Community College Enrollment Is Way Down

Community College Enrollment Is Way Down

In most economic downturns, enrollment goes up at community colleges, where most Black, Latino and low-income students enter the higher education system. Not this time.

The National Student Clearinghouse Research Center reported Thursday that freshman enrollment is down by 22.7 percent.
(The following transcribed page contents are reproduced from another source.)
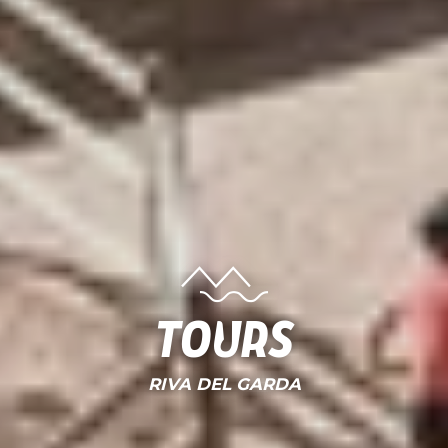
Tours
RIVA DEL GARDA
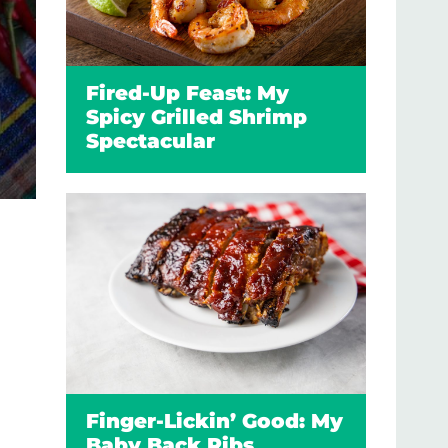
Fired-Up Feast: My
Spicy Grilled Shrimp
Spectacular
Finger-Lickin’ Good: My
Baby Back Ribs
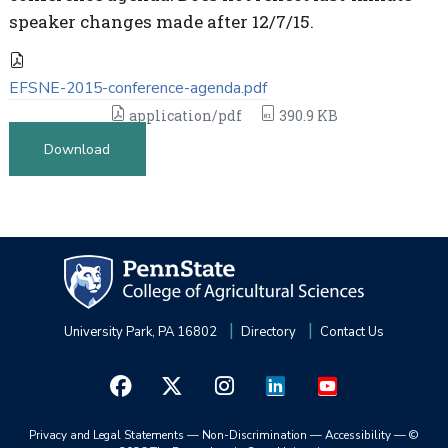
speaker changes made after 12/7/15.
EFSNE-2015-conference-agenda.pdf
application/pdf
390.9 KB
Download
University Park, PA 16802
Directory
Contact Us
Privacy and Legal Statements
—
Non-Discrimination
—
Accessibility
—
©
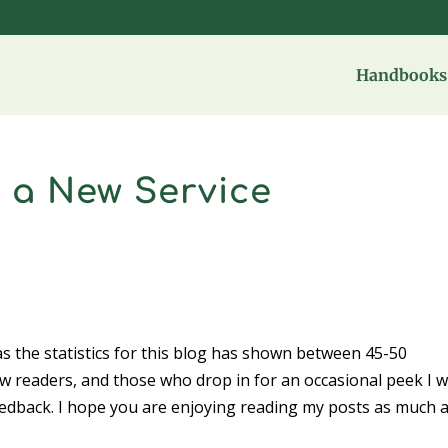
Handbooks 
 a New Service
s the statistics for this blog has shown between 45-50
new readers, and those who drop in for an occasional peek I 
edback. I hope you are enjoying reading my posts as much a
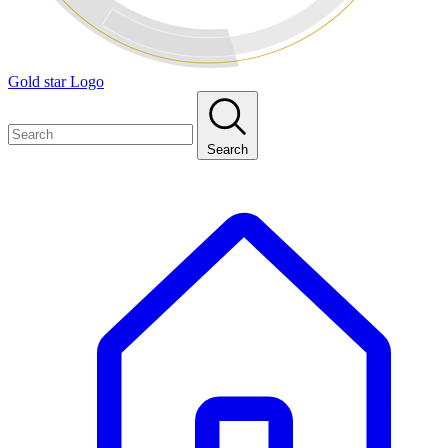
Gold star Logo
Search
The center’s executive research director, Doug Shapiro, said the drop was “staggering.”

Across all U.S. colleges and universities, freshman enrollment has dropped more than 16 percent from last year, with declines in every region and at nearly every type of institution.

The falloff could have longstanding repercussions on equity and access for years to come. “The big worry is that people who interrupt their education with the intention of completing it later don’t always do so,” said Terry Hartle, senior vice president of government relations for the American Council on Education, a higher education trade group.

That trend can be seen in recent labor statistics, which show that women, especially married women, are suffering from slowing rates of employment during the pandemic.

“The drop in female labor-force participation was quite dismal and not surprising with the return back to school not happening,” Betsey Stevenson, a professor of economics and public policy at the University of Michigan, told Jessica.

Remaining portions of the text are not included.